More information about in in Locales section.
Bindtextdomain¶
This function can be used to specify the directory which contains the message catalogs for domain domainname for the different languages. Good to provide absolute path to avoid confusion.
textdomain(“helloworld”)¶
The textdomain function sets the default domain, which is used in all future gettext calls, to domainname. Before the first call to textdomain the default domain is messages.
printf(_(“Hello Worldn”));¶
Watch “_” here, we are calling gettext function here.
This is your internationalized program capable of extracting string for translation and substitute as per your locale. Now in next section see how to extract string, translate those and actually get translation while running application.
Preparing PO file¶
From your program folder run following commands
$mkdir po
$xgettext -d helloworld -o po/helloworld.pot -k_ -s helloworld.c
- xgettext - extract gettext strings from source.
- ‘-d’ domainname, ‘-o’ output filename, ‘-s’ generate sorted output.
$cat po/helloworld.pot
# SOME DESCRIPTIVE TITLE.
# Copyright (C) YEAR THE PACKAGE'S COPYRIGHT HOLDER
# This file is distributed under the same license as the PACKAGE
package.
# FIRST AUTHOR <EMAIL@ADDRESS>, YEAR.
#
#, fuzzy
msgid ""
msgstr ""
"Project-Id-Version: PACKAGE VERSION\n"
"Report-Msgid-Bugs-To: \n"
"POT-Creation-Date: 2017-01-13 15:18+0530\n"
"PO-Revision-Date: YEAR-MO-DA HO:MI+ZONE\n"
"Last-Translator: FULL NAME <EMAIL@ADDRESS>\n"
"Language-Team: LANGUAGE <LL@li.org>\n"
"Language: \n"
"MIME-Version: 1.0\n"
"Content-Type: text/plain; charset=CHARSET\n"

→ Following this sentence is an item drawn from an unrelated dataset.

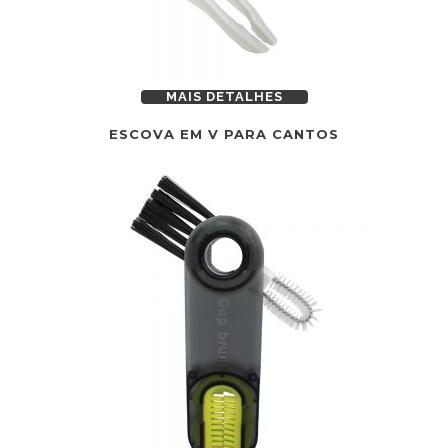
MAIS DETALHES
ESCOVA EM V PARA CANTOS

"Content-Transfer-Encoding: 8bit\n"
#: i18nhello.c:12
#, c-format
msgid "Hello World\n"
msgstr ""
- helloworld.pot is the Portable Object Template (.pot) file developer suppose to share with translators.
Translations¶
Just rename .pot file to respective language code and provide it for translations.
Example
- For Hindi language - hi.po
- For particular language spoken in multiple countries. Like Bengali (Spoken in India as well in Bangladesh) - hi_IN.po or hi_BD.po
- For languages with particular encoding. - zh_CN_GB2312.po
Translators need to update header of PO file as per required and add string for particular language as a substitute.
Example : In above case
msgid "Hello World\n"
msgstr ""
Here for Hindi
msgid "Hello World\n"
msgstr "नमस्ते दुनिया "
Execution of program¶
Creating .mo file from .po file¶
MO - Machine Object file¶
Mo file is compiled binary version of .po file and it is more efficient for processing by computers.
$msgfmt helloworld.po -o helloworld.mo
Msgfmt is program to compile message catalog to binary format.

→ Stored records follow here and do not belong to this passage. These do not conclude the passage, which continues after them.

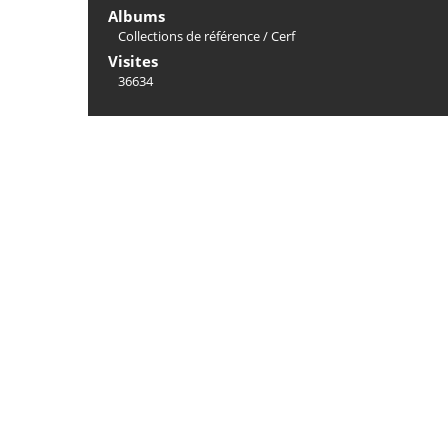
Albums
Collections de référence
/
Cerf
Visites
36634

Placing .mo file in folder¶
In helloworld.c program, we have given path of “/usr/share/locale” in bindtextdomain function.

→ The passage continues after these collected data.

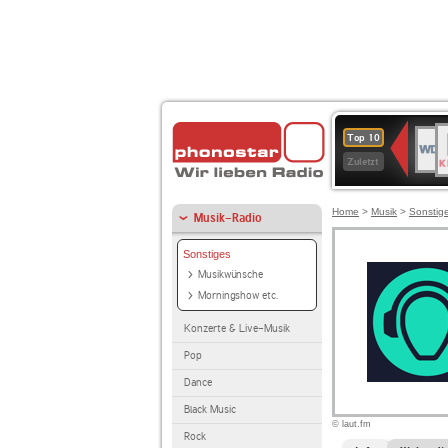
B
WDR
Top 10
K
4
Zuletzt
Home
>
Musik
>
Sonstig
Musik-Radio
Sonstiges
Musikwünsche
Morningshow etc.
Konzerte & Live-Musik
Pop
Dance
Black Music
© laut.fm
Rock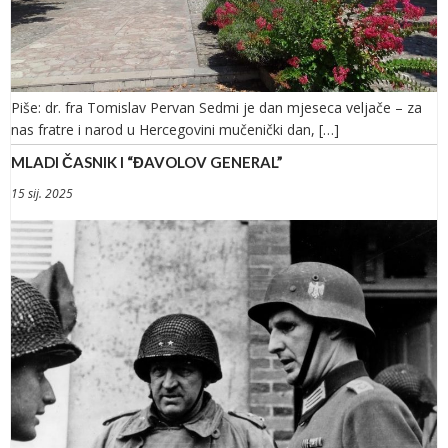
Piše: dr. fra Tomislav Pervan Sedmi je dan mjeseca veljače – za
nas fratre i narod u Hercegovini mučenički dan, […]
MLADI ČASNIK I “ĐAVOLOV GENERAL”
15 sij. 2025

To make our translations accessible to program during execution with particular locale those must be kept in this location.
Gettext looks for particular locale code under this directory while searching for translation file.
$sudo mkdir /usr/share/locale/hi/LC_MESSAGES/
$cp helloworld.mo /usr/share/locale/hi/LC_MESSAGES/
Demonstration of application¶
- Compile helloworld.c, make sure you are in directory of helloworld.c
$gcc -o helloworld helloworld.c
- Run program
$./helloworld
Hello Wolrd
$LANG=hi_IN ./helloworld
नम ते द ु नया
Automation for i18n¶
In above helloworld.c internationalization we did many step one by one. In real life programming once .POT file is generated developer need to copy it for many languages and distribute them to translators and after collecting build application accordingly.
Example:
1 $xgettext -d helloworld -o po/helloworld.pot -k_ -s helloworld.c
2 cp po/helloworld.pot hi.po
# Get translated hi.po from Translator
3 $msgfmt helloworld.po -o helloworld.mo
4 cp helloworld.mo /usr/share/locale/hi/LC_MESSAGES/
One need to generalize above steps using autotools or Makefile as per requirement of program.